Critics — often gatekeepers protecting their status and authority — are quick to denounce such behaviour. Professors insist AI-written essays undermine education, despite knowing that traditional essays have never reliably measured workplace readiness or productivity. Employers label resume padding morally bankrupt, though hiring itself is notoriously rife with misinformation, bias, and arbitrary expectations. Gatekeepers point at the supposed victims — other students, honest applicants — while sidestepping the deeper issue: outdated systems and broken methods.
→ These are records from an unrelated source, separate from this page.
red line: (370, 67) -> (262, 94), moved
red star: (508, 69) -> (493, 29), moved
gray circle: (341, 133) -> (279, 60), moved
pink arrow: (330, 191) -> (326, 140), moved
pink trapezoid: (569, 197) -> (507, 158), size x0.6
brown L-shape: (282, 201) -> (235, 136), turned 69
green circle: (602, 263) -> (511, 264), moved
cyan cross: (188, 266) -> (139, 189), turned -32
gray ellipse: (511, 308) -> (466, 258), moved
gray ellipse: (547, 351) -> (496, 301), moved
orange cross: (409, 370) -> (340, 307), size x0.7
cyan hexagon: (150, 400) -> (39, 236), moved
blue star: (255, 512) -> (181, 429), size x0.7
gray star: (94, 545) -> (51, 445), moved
Is using AI to write an essay dishonest? Strictly speaking, yes. But what if the rule itself — relying on essays as a proxy for competence — is idiotic? AI-assisted essays may not show individual brilliance, but they reveal how pointless the old requirement has become. Far from harming society, these students might be nudging education towards genuine assessment methods, methods that truly indicate skill and potential.
Similarly, job application tricks reflect desperation born from a broken employment system. Candidates navigate a maze of meaningless credentials, irrelevant experience, inflated requirements, and tests that rarely reflect actual job demands. Their cheating highlights the absurdity of rules that evolved when work and productivity looked vastly different. They illuminate systemic dysfunction, pushing us to ask uncomfortable questions.
None of this fully excuses dishonesty. Individuals know the rules and choose deliberately to break them. But that doesn't mean society gains nothing from their infractions. Prosocial cheating doesn't just happen when rules are evil; it happens when rules become outdated, ineffective, or downright ridiculous.